WHAT TO DO: All of the data that follows is to be printed exactly, without pictures.

★ ★ ★ ★ ★

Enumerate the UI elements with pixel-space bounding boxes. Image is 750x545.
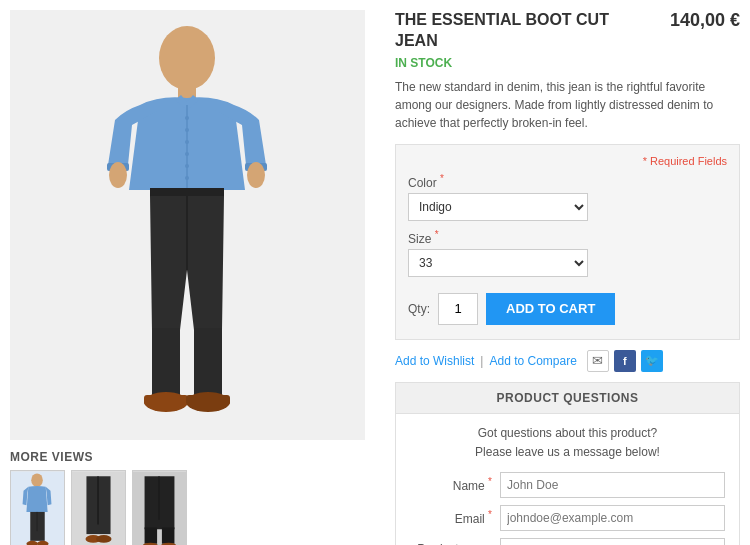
main-product-image [10,10,365,440]
email-field-label: Email * [410,505,500,526]
svg-rect-38 [162,527,175,543]
email-share-icon[interactable]: ✉ [587,350,609,372]
size-label: Size * [408,229,727,246]
name-field-label: Name * [410,472,500,493]
svg-rect-8 [150,188,224,196]
email-input[interactable] [500,505,725,531]
required-note: * Required Fields [408,155,727,167]
svg-point-20 [185,152,189,156]
product-title-row: THE ESSENTIAL BOOT CUT JEAN 140,00 € [395,10,740,52]
twitter-share-icon[interactable]: 🐦 [641,350,663,372]
color-select[interactable]: Indigo [408,193,588,221]
product-description: The new standard in denim, this jean is … [395,78,740,132]
social-icons: ✉ f 🐦 [587,350,663,372]
svg-point-22 [185,176,189,180]
thumbnail-3[interactable] [132,470,187,545]
product-name-input[interactable] [500,538,725,545]
svg-rect-10 [152,328,180,398]
product-questions-body: Got questions about this product? Please… [396,414,739,545]
svg-point-18 [185,128,189,132]
more-views-label: MORE VIEWS [10,450,380,464]
product-title: THE ESSENTIAL BOOT CUT JEAN [395,10,615,52]
email-field-row: Email * [410,505,725,531]
svg-rect-14 [144,395,188,405]
thumbnail-2[interactable] [71,470,126,545]
facebook-share-icon[interactable]: f [614,350,636,372]
qty-label: Qty: [408,302,430,316]
thumbnail-1[interactable] [10,470,65,545]
svg-rect-37 [145,527,158,543]
svg-rect-11 [194,328,222,398]
wishlist-separator: | [480,354,483,368]
svg-point-6 [109,162,127,188]
svg-point-21 [185,164,189,168]
svg-point-1 [159,26,215,90]
product-name-field-label: Product name [410,538,500,545]
svg-rect-15 [186,395,230,405]
size-select[interactable]: 33 [408,249,588,277]
svg-point-17 [185,116,189,120]
product-questions-header: PRODUCT QUESTIONS [396,383,739,414]
stock-status: IN STOCK [395,56,740,70]
add-to-compare-link[interactable]: Add to Compare [489,354,576,368]
add-to-wishlist-link[interactable]: Add to Wishlist [395,354,474,368]
product-questions-intro: Got questions about this product? Please… [410,424,725,462]
name-input[interactable] [500,472,725,498]
wishlist-row: Add to Wishlist | Add to Compare ✉ f 🐦 [395,350,740,372]
qty-input[interactable] [438,293,478,325]
name-field-row: Name * [410,472,725,498]
add-to-cart-button[interactable]: ADD TO CART [486,293,615,325]
page-container: MORE VIEWS [0,0,750,545]
product-price: 140,00 € [670,10,740,31]
product-name-field-row: Product name [410,538,725,545]
product-questions-section: PRODUCT QUESTIONS Got questions about th… [395,382,740,545]
svg-point-7 [247,162,265,188]
options-box: * Required Fields Color * Indigo Size * … [395,144,740,340]
thumbnails-container [10,470,380,545]
svg-point-19 [185,140,189,144]
svg-point-24 [31,473,43,486]
qty-row: Qty: ADD TO CART [408,293,727,325]
right-panel: THE ESSENTIAL BOOT CUT JEAN 140,00 € IN … [390,10,740,545]
left-panel: MORE VIEWS [10,10,380,545]
color-label: Color * [408,173,727,190]
svg-point-33 [96,535,111,543]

★ ★ ★ ★ ★

EXERCISE ANSWER:
Enumerate the UI elements with pixel-space bounding boxes. Image is 750x545.
main-product-image [10,10,365,440]
email-field-label: Email * [410,505,500,526]
svg-rect-38 [162,527,175,543]
email-share-icon[interactable]: ✉ [587,350,609,372]
size-label: Size * [408,229,727,246]
name-field-label: Name * [410,472,500,493]
svg-rect-8 [150,188,224,196]
email-input[interactable] [500,505,725,531]
required-note: * Required Fields [408,155,727,167]
svg-point-20 [185,152,189,156]
product-title-row: THE ESSENTIAL BOOT CUT JEAN 140,00 € [395,10,740,52]
twitter-share-icon[interactable]: 🐦 [641,350,663,372]
color-select[interactable]: Indigo [408,193,588,221]
product-description: The new standard in denim, this jean is … [395,78,740,132]
social-icons: ✉ f 🐦 [587,350,663,372]
svg-point-22 [185,176,189,180]
thumbnail-3[interactable] [132,470,187,545]
product-name-input[interactable] [500,538,725,545]
svg-rect-10 [152,328,180,398]
product-questions-body: Got questions about this product? Please… [396,414,739,545]
svg-point-18 [185,128,189,132]
more-views-label: MORE VIEWS [10,450,380,464]
product-title: THE ESSENTIAL BOOT CUT JEAN [395,10,615,52]
email-field-row: Email * [410,505,725,531]
svg-rect-14 [144,395,188,405]
thumbnail-2[interactable] [71,470,126,545]
facebook-share-icon[interactable]: f [614,350,636,372]
qty-label: Qty: [408,302,430,316]
thumbnail-1[interactable] [10,470,65,545]
svg-rect-37 [145,527,158,543]
svg-rect-11 [194,328,222,398]
wishlist-separator: | [480,354,483,368]
svg-point-6 [109,162,127,188]
svg-point-21 [185,164,189,168]
svg-point-1 [159,26,215,90]
product-name-field-label: Product name [410,538,500,545]
svg-rect-15 [186,395,230,405]
size-select[interactable]: 33 [408,249,588,277]
svg-point-17 [185,116,189,120]
product-questions-header: PRODUCT QUESTIONS [396,383,739,414]
stock-status: IN STOCK [395,56,740,70]
add-to-compare-link[interactable]: Add to Compare [489,354,576,368]
add-to-wishlist-link[interactable]: Add to Wishlist [395,354,474,368]
product-questions-intro: Got questions about this product? Please… [410,424,725,462]
name-input[interactable] [500,472,725,498]
wishlist-row: Add to Wishlist | Add to Compare ✉ f 🐦 [395,350,740,372]
qty-input[interactable] [438,293,478,325]
name-field-row: Name * [410,472,725,498]
add-to-cart-button[interactable]: ADD TO CART [486,293,615,325]
page-container: MORE VIEWS [0,0,750,545]
product-price: 140,00 € [670,10,740,31]
product-name-field-row: Product name [410,538,725,545]
product-questions-section: PRODUCT QUESTIONS Got questions about th… [395,382,740,545]
svg-point-7 [247,162,265,188]
options-box: * Required Fields Color * Indigo Size * … [395,144,740,340]
thumbnails-container [10,470,380,545]
svg-point-19 [185,140,189,144]
svg-point-24 [31,473,43,486]
qty-row: Qty: ADD TO CART [408,293,727,325]
right-panel: THE ESSENTIAL BOOT CUT JEAN 140,00 € IN … [390,10,740,545]
left-panel: MORE VIEWS [10,10,380,545]
color-label: Color * [408,173,727,190]
svg-point-33 [96,535,111,543]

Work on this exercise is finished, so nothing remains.